With all pictures omitted, return verbatim the lines from the beginning of the records below through the line containing "die ich fotografisch".

(Records from a dataset)

++++

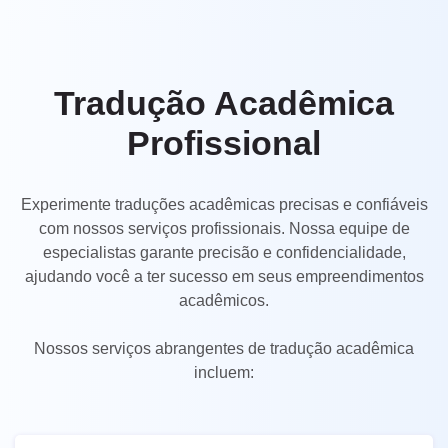
UK
PT
NL
Tradução Acadêmica
JA
Profissional
KO
TL
Experimente traduções acadêmicas precisas e confiáveis
com nossos serviços profissionais. Nossa equipe de
ID
especialistas garante precisão e confidencialidade,
DA
ajudando você a ter sucesso em seus empreendimentos
acadêmicos.
FI
Nossos serviços abrangentes de tradução acadêmica
incluem:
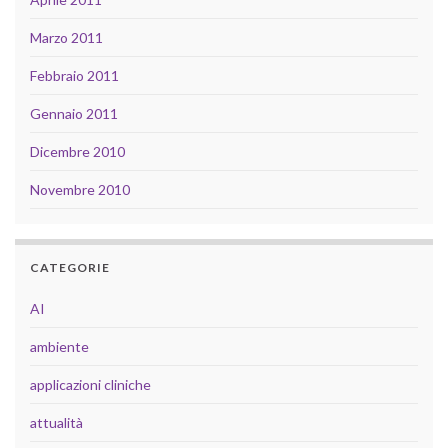
Marzo 2011
Febbraio 2011
Gennaio 2011
Dicembre 2010
Novembre 2010
CATEGORIE
AI
ambiente
applicazioni cliniche
attualità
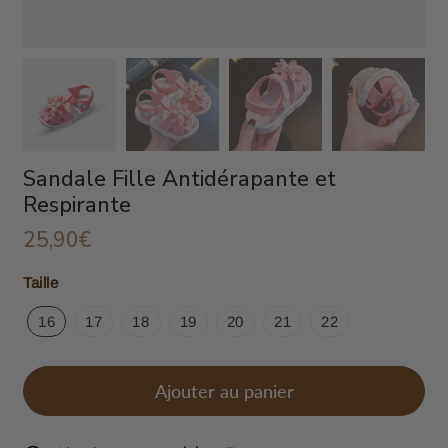
Sandale Fille Antidérapante et
Respirante
25,90€
25,90€
Unit
Taille
price
16
17
18
19
20
21
22
Ajouter au panier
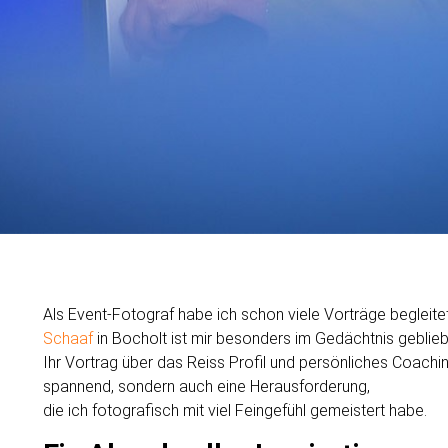
Als Event-Fotograf habe ich schon viele Vorträge begleit
Schaaf
in Bocholt ist mir besonders im Gedächtnis geblieb
Ihr Vortrag über das Reiss Profil und persönliches Coaching
spannend, sondern auch eine Herausforderung,
die ich fotografisch mit viel Feingefühl gemeistert habe.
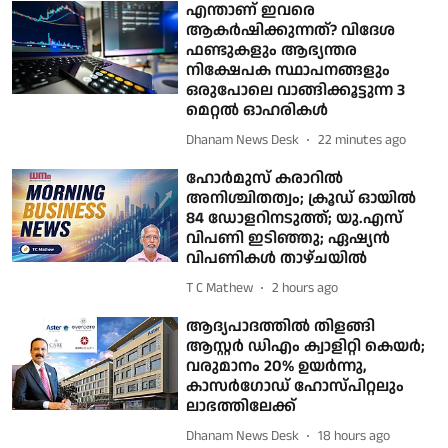
എന്താണ് ഇവ‌രെ
ആകർഷിക്കുന്നത്? വിദേശ
ഫണ്ടുകളും ആഭ്യന്തര
നിക്ഷേപക സ്ഥാപനങ്ങളും
ഒരുപോലെ വാങ്ങിക്കൂട്ടുന്ന 3
മെറ്റൽ ഓഹരികൾ
Dhanam News Desk
22 minutes ago
ഹോർമുസ് കരാറിൽ
അനിശ്ചിതത്വം; ക്രൂഡ് ഓയിൽ
84 ഡോളറിനടുത്ത്; യു.എസ്
വിപണി ഇടിഞ്ഞു; ഏഷ്യൻ
വിപണികൾ താഴ്ചയിൽ
T C Mathew
2 hours ago
ആദ്യപാദത്തില്‍ തിളങ്ങി
ആസ്റ്റര്‍ ഡിഎം ക്വാളിറ്റി കെയര്‍;
വരുമാനം 20% ഉയര്‍ന്നു,
കാസര്‍ഗോഡ് ഹോസ്പിറ്റലും
ലാഭത്തിലേക്ക്
Dhanam News Desk
18 hours ago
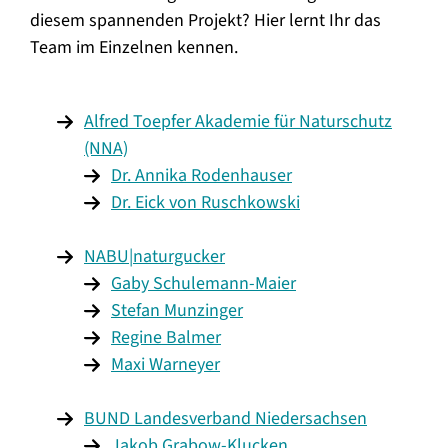
diesem spannenden Projekt? Hier lernt Ihr das
Team im Einzelnen kennen.
Alfred Toepfer Akademie für Naturschutz
(NNA)
Dr. Annika Rodenhauser
Dr. Eick von Ruschkowski
NABU|naturgucker
Gaby Schulemann-Maier
Stefan Munzinger
Regine Balmer
Maxi Warneyer
BUND Landesverband Niedersachsen
Jakob Grabow-Klucken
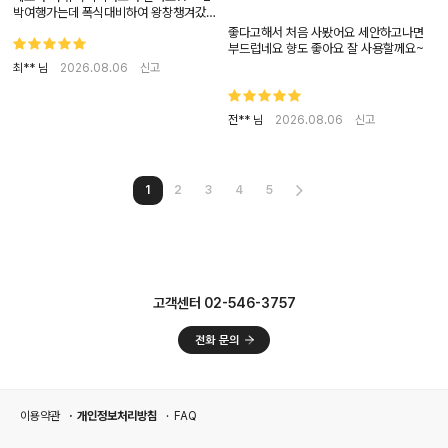
박여행가는데 폭식대비하여 왕창챙겨갔더
라는..^^ 늘 챙겨먹는 효소!! 다른맛도 좋은
좋다고해서 처음 사봤어요 세안하고나면
데 전 베리베리가 젤 입맛에 맞더라고요!!
부드럽네요 향도 좋아요 잘 사용할께요~
용량도 크고 맛도상큼해서 거부감1도없어
최** 님
2026.08.06
신고
요 다른건 텁텁해서 못먹겠더라구요ㅜㅜ
벨르엔자임 최고에요❤️❤️
전** 님
2026.08.06
신고
1
2
3
4
5
고객센터 02-546-3757
이용약관
개인정보처리방침
FAQ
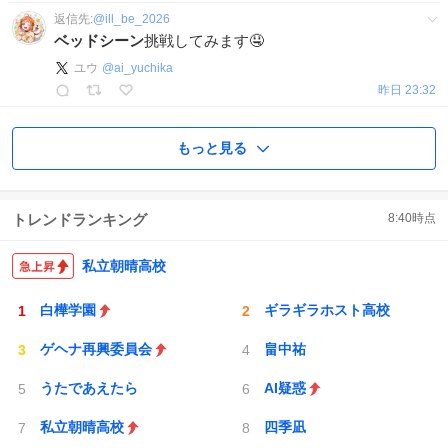
返信先:
@
ill_be_2026
ベッドシーン
挑戦してみます🤤
ユウ
@
ai_yuchika
昨日 23:32
もっと見る
トレンドランキング
8:40
時点
私立朝晴高校
白樺学園
ギラギラホスト高校
ゲヘナ再興委員会
畠中祐
うたであえたら
AI疑惑
私立朝晴高校
四季凪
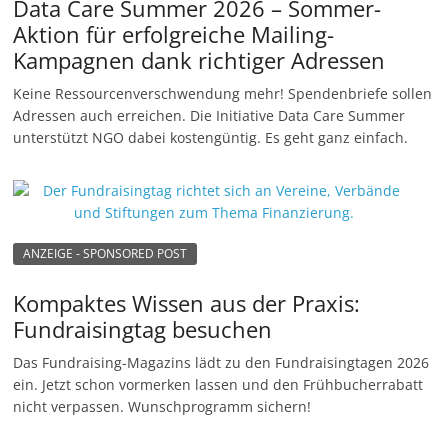
Data Care Summer 2026 – Sommer-
Aktion für erfolgreiche Mailing-
Kampagnen dank richtiger Adressen
Keine Ressourcenverschwendung mehr! Spendenbriefe sollen
Adressen auch erreichen. Die Initiative Data Care Summer
unterstützt NGO dabei kostengüntig. Es geht ganz einfach.
ANZEIGE - SPONSORED POST
Kompaktes Wissen aus der Praxis:
Fundraisingtag besuchen
Das Fundraising-Magazins lädt zu den Fundraisingtagen 2026
ein. Jetzt schon vormerken lassen und den Frühbucherrabatt
nicht verpassen. Wunschprogramm sichern!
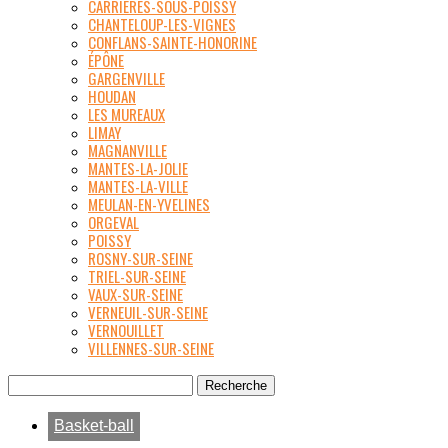
CARRIÈRES-SOUS-POISSY
CHANTELOUP-LES-VIGNES
CONFLANS-SAINTE-HONORINE
ÉPÔNE
GARGENVILLE
HOUDAN
LES MUREAUX
LIMAY
MAGNANVILLE
MANTES-LA-JOLIE
MANTES-LA-VILLE
MEULAN-EN-YVELINES
ORGEVAL
POISSY
ROSNY-SUR-SEINE
TRIEL-SUR-SEINE
VAUX-SUR-SEINE
VERNEUIL-SUR-SEINE
VERNOUILLET
VILLENNES-SUR-SEINE
Basket-ball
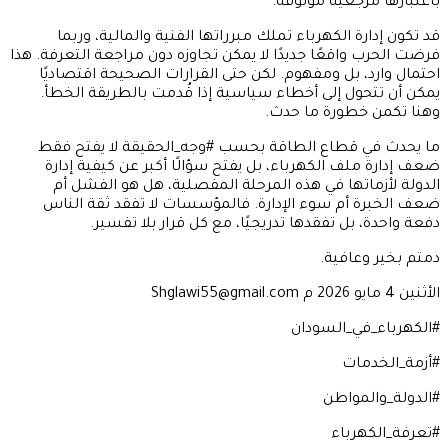
باعتبارها مرجعية موثوقة.
قد تكون إدارة الكهرباء تملك مبرراتها الفنية والمالية، وربما
فرضت الحرب واقعًا جديدًا لا يمكن تجاوزه دون مراجعة التعرفة. هذا
احتمال وارد، بل ومفهوم. لكن حتى القرارات الصحيحة اقتصاديًا
يمكن أن تتحول إلى أخطاء سياسية إذا قُدمت بالطريقة الخطأ.
وهنا تكمن خطورة ما حدث.
ما يحدث في قطاع الطاقة بحسب #وجه_الحقيقة لا يفتح فقط
ضعف إدارة ملف الكهرباء، بل يفتح سؤالًا أكبر عن كيفية إدارة
الدولة لأزماتها في هذه المرحلة المفصلية، هل هو الفشل أم
ضعف الخبرة أم سوء الإدارة. فالمؤسسات لا تفقد ثقة الناس
دفعة واحدة، بل تفقدها تدريجيًا، مع كل قرار بلا تفسير.
دمتم بخير وعافية.
الأثنين 4 مايو 2026 م Shglawi55@gmail.com
#الكهرباء_في_السودان
#أزمة_الخدمات
#الدولة_والمواطن
#تعرفة_الكهرباء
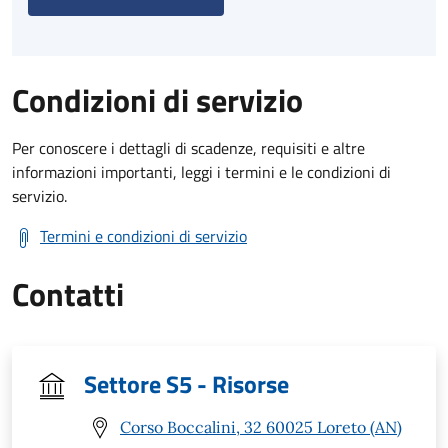
Condizioni di servizio
Per conoscere i dettagli di scadenze, requisiti e altre
informazioni importanti, leggi i termini e le condizioni di
servizio.
Termini e condizioni di servizio
Contatti
Settore S5 - Risorse
Corso Boccalini, 32 60025 Loreto (AN)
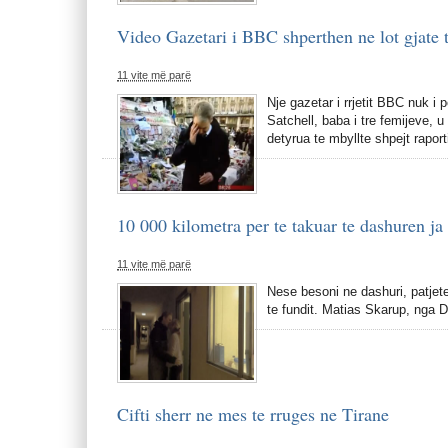
Video Gazetari i BBC shperthen ne lot gjate t
11 vite më parë
Nje gazetar i rrjetit BBC nuk i 
Satchell, baba i tre femijeve, 
detyrua te mbyllte shpejt rapor
10 000 kilometra per te takuar te dashuren ja 
11 vite më parë
Nese besoni ne dashuri, patjet
te fundit. Matias Skarup, nga 
Cifti sherr ne mes te rruges ne Tirane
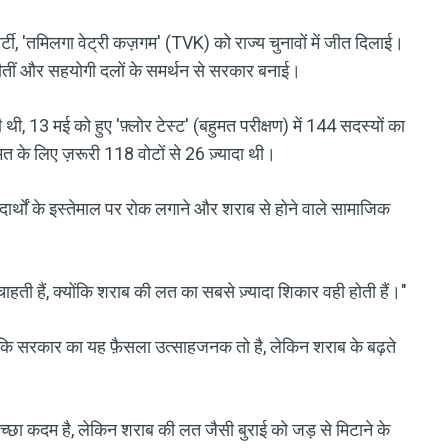
टी, 'तमिलगा वेट्री कज़गम' (TVK) को राज्य चुनावों में जीत दिलाई।
 जीतीं और सहयोगी दलों के समर्थन से सरकार बनाई।
 13 मई को हुए 'फ़्लोर टेस्ट' (बहुमत परीक्षण) में 144 सदस्यों का
 के लिए ज़रूरी 118 वोटों से 26 ज़्यादा थी।
दार्थों के इस्तेमाल पर रोक लगाने और शराब से होने वाले सामाजिक
 चाहती हैं, क्योंकि शराब की लत का सबसे ज़्यादा शिकार वही होती हैं।"
ा कि सरकार का यह फ़ैसला उत्साहजनक तो है, लेकिन शराब के बढ़ते
 कदम है, लेकिन शराब की लत जैसी बुराई को जड़ से मिटाने के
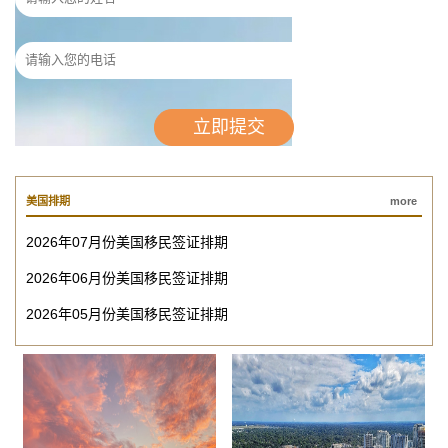
美国排期
more
2026年07月份美国移民签证排期
2026年06月份美国移民签证排期
2026年05月份美国移民签证排期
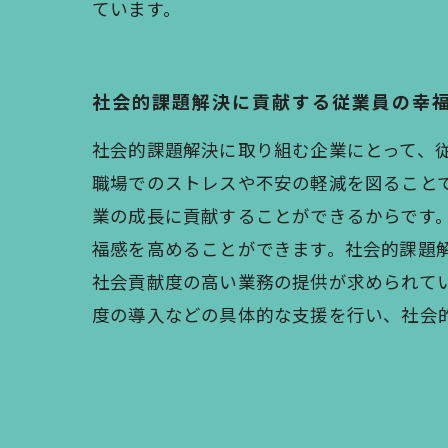
ています。
社会的課題解決に貢献する従業員の幸
社会的課題解決に取り組む企業にとって、
職場でのストレスや不安の軽減を図ること
業の成長に貢献することができるからです
福感を高めることができます。社会的課題
社会貢献度の高い業務の提供が求められて
度の導入などの具体的な支援を行い、社会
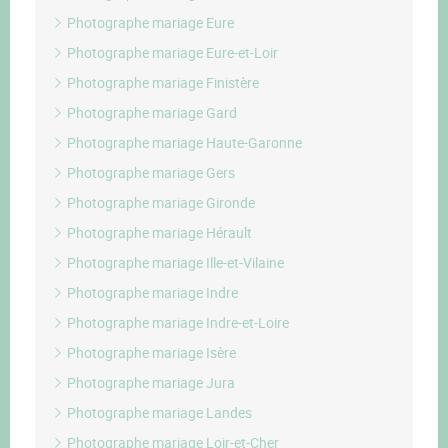
Photographe mariage Eure
Photographe mariage Eure-et-Loir
Photographe mariage Finistère
Photographe mariage Gard
Photographe mariage Haute-Garonne
Photographe mariage Gers
Photographe mariage Gironde
Photographe mariage Hérault
Photographe mariage Ille-et-Vilaine
Photographe mariage Indre
Photographe mariage Indre-et-Loire
Photographe mariage Isère
Photographe mariage Jura
Photographe mariage Landes
Photographe mariage Loir-et-Cher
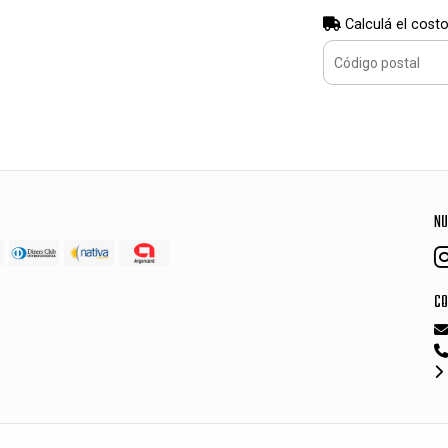
Calculá el costo
NU
CO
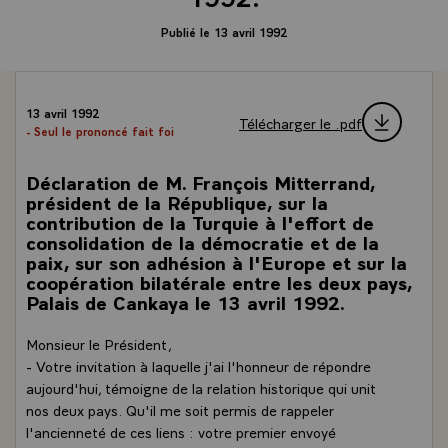
Publié le 13 avril 1992
13 avril 1992
Télécharger le .pdf
- Seul le prononcé fait foi
Déclaration de M. François Mitterrand,
président de la République, sur la
contribution de la Turquie à l'effort de
consolidation de la démocratie et de la
paix, sur son adhésion à l'Europe et sur la
coopération bilatérale entre les deux pays,
Palais de Cankaya le 13 avril 1992.
Monsieur le Président,
- Votre invitation à laquelle j'ai l'honneur de répondre
aujourd'hui, témoigne de la relation historique qui unit
nos deux pays. Qu'il me soit permis de rappeler
l'ancienneté de ces liens : votre premier envoyé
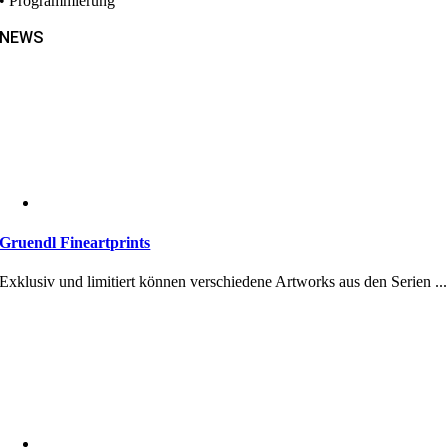
• Programmierung
NEWS
Gruendl Fineartprints
Exklusiv und limitiert können verschiedene Artworks aus den Serien ...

++++

**Answer below:**
UK
PT
NL
Tradução Acadêmica
JA
Profissional
KO
TL
Experimente traduções acadêmicas precisas e confiáveis
com nossos serviços profissionais. Nossa equipe de
ID
especialistas garante precisão e confidencialidade,
DA
ajudando você a ter sucesso em seus empreendimentos
acadêmicos.
FI
Nossos serviços abrangentes de tradução acadêmica
incluem:
Marzo 2011
Febbraio 2011
Gennaio 2011
Dicembre 2010
Novembre 2010
CATEGORIE
AI
ambiente
applicazioni cliniche
attualità
Sandale Fille Antidérapante et
Respirante
25,90€
25,90€
Unit
Taille
price
16
17
18
19
20
21
22
Ajouter au panier
Als Event-Fotograf habe ich schon viele Vorträge begleit
Schaaf
in Bocholt ist mir besonders im Gedächtnis geblieb
Ihr Vortrag über das Reiss Profil und persönliches Coaching
spannend, sondern auch eine Herausforderung,
die ich fotografisch mit viel Feingefühl gemeistert habe.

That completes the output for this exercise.